CO2探测仪1610nm通道精细定焦技术研究

	CO2探测仪1610nm通道精细定焦技术研究
其他题名	Optical focusing of 1610nm channel of CO2 spectrometer
	郑成超
学位类型	硕士
导师	郑玉权
	2015-10
学位授予单位	中国科学院大学
学位专业	光学工程
关键词	Co2 探测仪光谱响应曲线光谱带宽精密装调聚焦评价函数
摘要	二氧化碳等温室气体排放量的不断增加导致地球大气的温室效应加剧，引起的极端气候变化已经严重影响人类活动。

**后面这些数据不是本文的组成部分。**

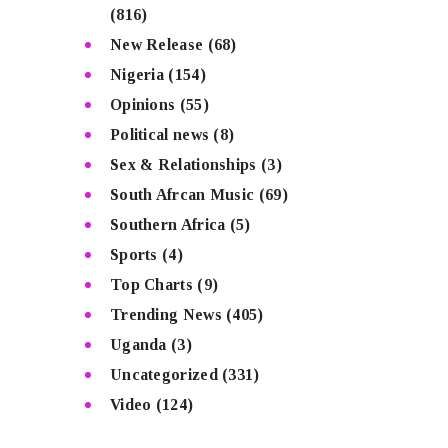
(816)
New Release
(68)
Nigeria
(154)
Opinions
(55)
Political news
(8)
Sex & Relationships
(3)
South Afrcan Music
(69)
Southern Africa
(5)
Sports
(4)
Top Charts
(9)
Trending News
(405)
Uganda
(3)
Uncategorized
(331)
Video
(124)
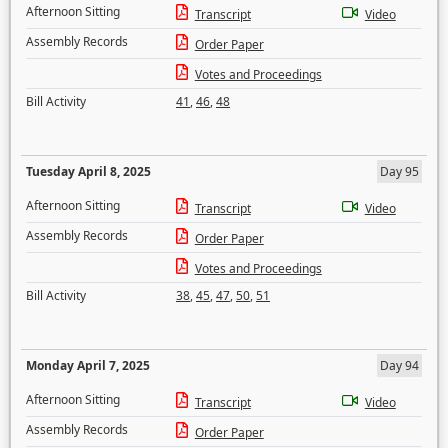
Afternoon Sitting
Transcript
Video
Assembly Records
Order Paper
Votes and Proceedings
Bill Activity
41
,
46
,
48
Tuesday April 8, 2025
Day 95
Afternoon Sitting
Transcript
Video
Assembly Records
Order Paper
Votes and Proceedings
Bill Activity
38
,
45
,
47
,
50
,
51
Monday April 7, 2025
Day 94
Afternoon Sitting
Transcript
Video
Assembly Records
Order Paper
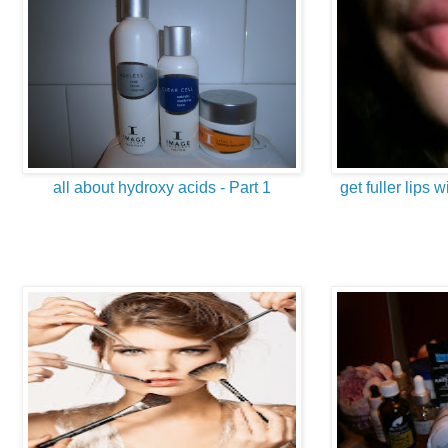
all about hydroxy acids - Part 1
get fuller lips w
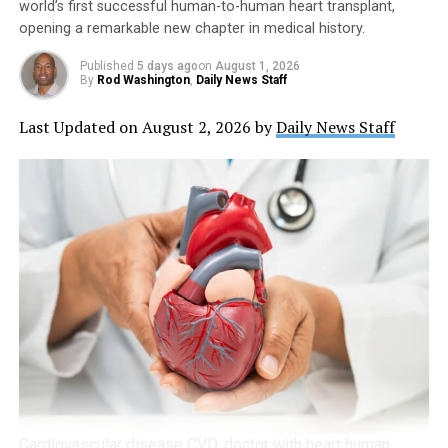
world’s first successful human-to-human heart transplant,
opening a remarkable new chapter in medical history.
Published
5 days ago
on
August 1, 2026
By
Rod Washington
,
Daily News Staff
Last Updated on August 2, 2026 by
Daily News Staff
Cardiovascular disease CVD, doctor with heart human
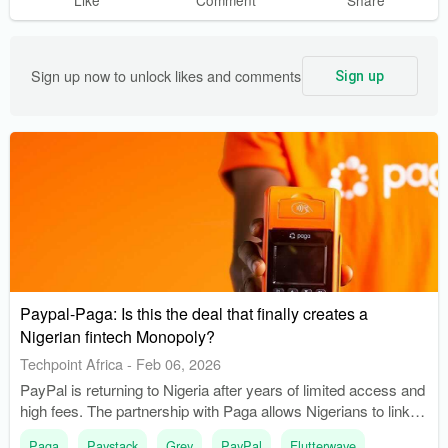
Sign up now to unlock likes and comments
Sign up
Paypal-Paga: Is this the deal that finally creates a
Nigerian fintech Monopoly?
Techpoint Africa
-
Feb 06, 2026
PayPal is returning to Nigeria after years of limited access and
high fees. The partnership with Paga allows Nigerians to link
their PayPal accounts to Paga wallets.
Paga
Paystack
Grey
PayPal
Flutterwave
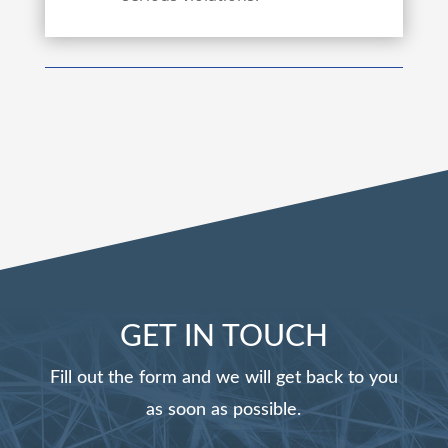
GET IN TOUCH
Fill out the form and we will get back to you
as soon as possible.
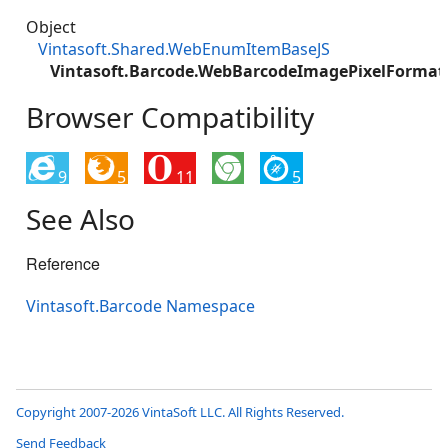
Object
Vintasoft.Shared.WebEnumItemBaseJS
Vintasoft.Barcode.WebBarcodeImagePixelForma
Browser Compatibility
9
5
11
5
See Also
Reference
Vintasoft.Barcode Namespace
Copyright 2007-2026 VintaSoft LLC. All Rights Reserved.
Send Feedback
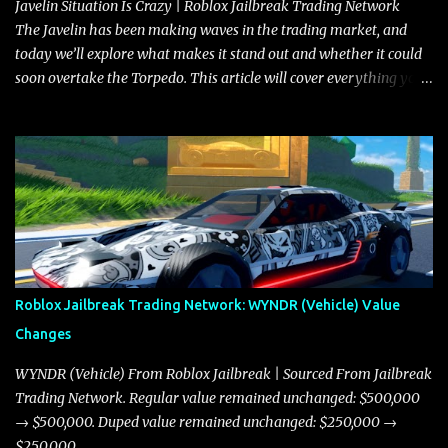
Javelin Situation Is Crazy | Roblox Jailbreak Trading Network
The Javelin has been making waves in the trading market, and
today we’ll explore what makes it stand out and whether it could
soon overtake the Torpedo. This article will cover everything you
need to know about the Javelin, how it compares to the Torpedo,
and what its future looks like in terms of value and demand. Both
the Javelin and the Torpedo are among the fastest vehicles in the
game. The Torpedo has a slightly higher top speed, about five
miles per hour faster than the Javelin, which gives it a slight edge
in a straight-line race. However, the Javelin makes up for it with
better acceleration, making it more effective for maneuvering
through city streets, engaging in police chases, and performing
robberies. The Javelin’s superior handling allows for quicker turns
Roblox Jailbreak Trading Network: WYNDR (Vehicle) Value
and improved responsiveness, making it a favorite for those who
Changes
prioritize agility over pure speed. In real gameplay scenarios
where accele...
WYNDR (Vehicle) From Roblox Jailbreak | Sourced From Jailbreak
Trading Network. Regular value remained unchanged: $500,000
→ $500,000. Duped value remained unchanged: $250,000 →
$250,000.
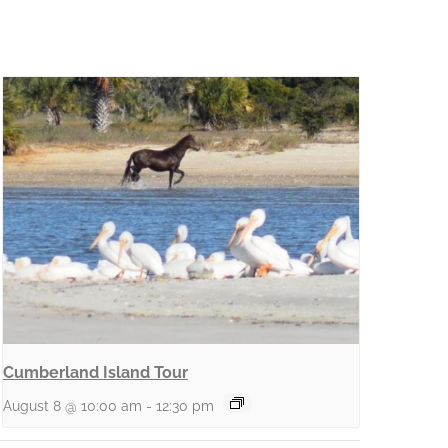
Cumberland Island Tour
August 8 @ 10:00 am
-
12:30 pm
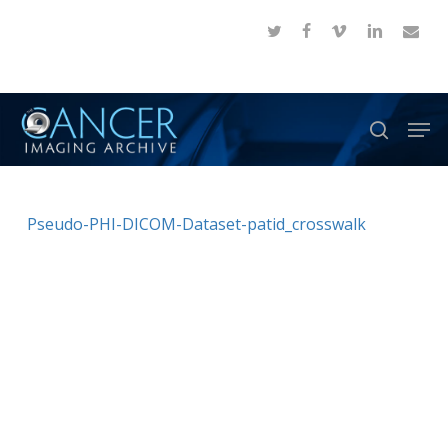
Skip
twitter
facebook
vimeo
linkedin
email
to
Close
main
Menu
content
Men
search
Pseudo-PHI-DICOM-Dataset-patid_crosswalk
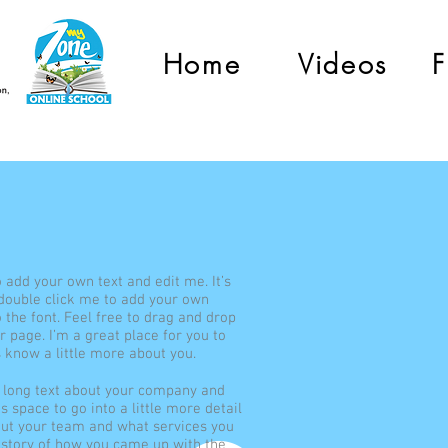
Home
Videos
F
o add your own text and edit me. It’s
r double click me to add your own
the font. Feel free to drag and drop
 page. I’m a great place for you to
s know a little more about you.
te long text about your company and
s space to go into a little more detail
out your team and what services you
he story of how you came up with the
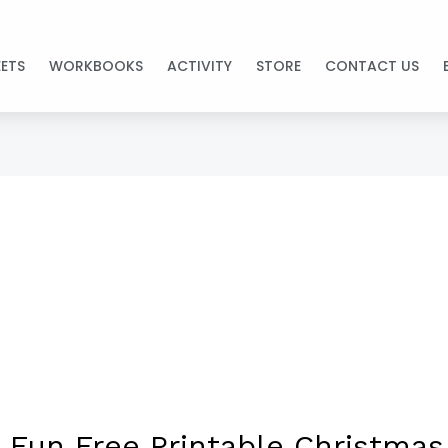
ETS
WORKBOOKS
ACTIVITY
STORE
CONTACT US
 Fun Free Printable Christmas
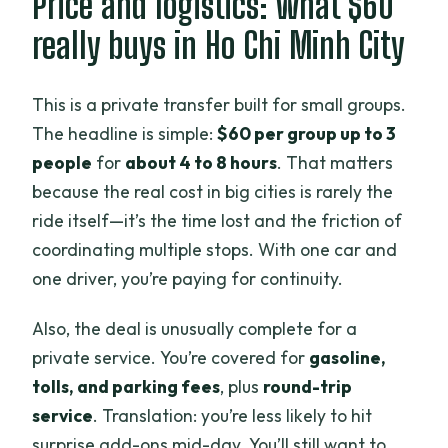
Price and logistics: what $60
in the city
really buys in Ho Chi Minh City
Bitexco Financial Tower: skyline payoff
(if you time it right)
This is a private transfer built for small groups.
Saigon Opera House, Independence
The headline is simple:
$60 per group up to 3
Palace, and the War Remnants Museum
people
for
about 4 to 8 hours
. That matters
because the real cost in big cities is rarely the
Saigon Opera House: architecture and
ride itself—it’s the time lost and the friction of
timing
coordinating multiple stops. With one car and
Independence Palace: a big-ticket
one driver, you’re paying for continuity.
history stop
Also, the deal is unusually complete for a
War Remnants Museum: emotional,
private service. You’re covered for
gasoline,
worth planning
tolls, and parking fees
, plus
round-trip
Half day vs. full day: how to choose the
service
. Translation: you’re less likely to hit
right time block
surprise add-ons mid-day. You’ll still want to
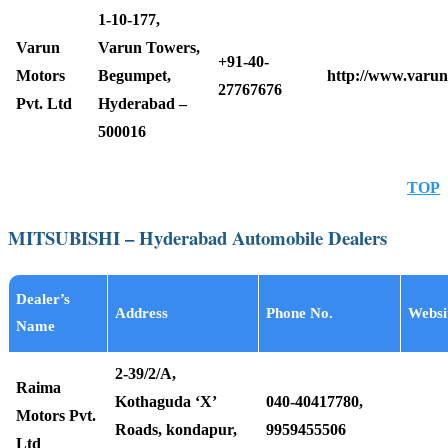
1-10-177,
Varun
Varun Towers,
+91-40-
Motors
Begumpet,
http://www.varun
27767676
Pvt. Ltd
Hyderabad –
500016
TOP
MITSUBISHI – Hyderabad Automobile Dealers
Dealer’s
Address
Phone No.
Websi
Name
2-39/2/A,
Raima
Kothaguda ‘X’
040-40417780,
Motors Pvt.
Roads, kondapur,
9959455506
Ltd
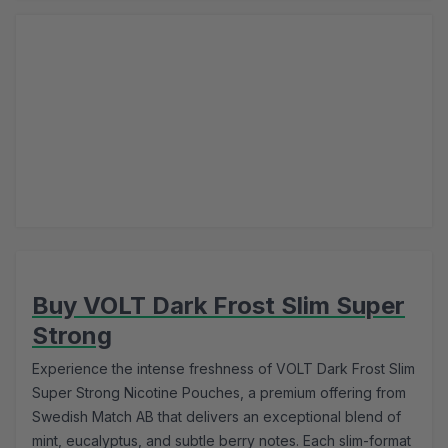
Buy VOLT Dark Frost Slim Super
Strong
Experience the intense freshness of VOLT Dark Frost Slim
Super Strong Nicotine Pouches, a premium offering from
Swedish Match AB that delivers an exceptional blend of
mint, eucalyptus, and subtle berry notes. Each slim-format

美国和欧洲等国均在开展星载空间光学遥感高光谱探测仪器的研究，且已经发射多颗用于温室气体探测的遥感卫星。典型探测卫星包括IASI、SCAMACHY、TANSO、OCO 及其后续星OCO-2。其中NASA 于2014 年7 月发射的OCO-2 代表了国际碳观测的最高水平。为了精确监测我国及全球CO2 排放及变化状态，在国家863 计划支持下，中国科学院长春光学精密机械与物理研究所开展了高光谱与高空间分辨率CO2 探测仪的研究工作，并计划于2016 年实现在轨观测。 CO2 探测仪采用大气差分吸收光谱探测原理，即利用气体分子的窄带吸收光谱反演痕量气体的浓度。要保证CO2 浓度的反演精度，就必须精确测定出温室气体的吸收谱线及其强度变化。其中接收该吸收谱线的面阵探测器的精准装调将是保证反演精度的关键。由于探测仪要应用于低温真空环境，在实验室环境下完成定焦后，需经过光学软件模拟计算真空环境下的焦面偏移量，确定真空焦面位置后进行热真空实验，测得光谱响应函数，以光谱响应函数的光谱带宽对定焦结果加以验证。本论文的主要工作是通过对CO2 探测仪1610nm 通道光谱仪进行精密装调，使得面阵探测器的靶面与光谱仪的最佳色散焦平面重合，令探测器接收到高质量的光谱响应信息，保证仪器对CO2 含量的精确反演。为了确定CO2 探测仪1610nm 通道光谱仪的最佳焦面位置并完成探测器的精确安装，基于能量集中度的装调方法采用了一套由可调谐激光器、积分球、平行光管和数据采集处理软件等组成的精细定焦系统。以像元光谱响应曲线 (ILS)的全高半宽度（FWHM）作为聚焦评价函数，通过调整探测器方位遍历搜寻该函数最小值并作为正焦的最终评价依据，进而完成光谱仪的精细定焦任务。实验室条件下完成真空低温焦面标定后，进行了热真空焦面验证试验，进行了光谱性能测试。测试定焦结果显示：探测器获得的光谱响应曲线平均半宽度为 0.1302nm，与理论值吻合良好。该系统不仅操作简单、结构紧凑且具有较高的定焦精度，也为光谱仪光谱性能测试标定等后续工作提供了前提保障。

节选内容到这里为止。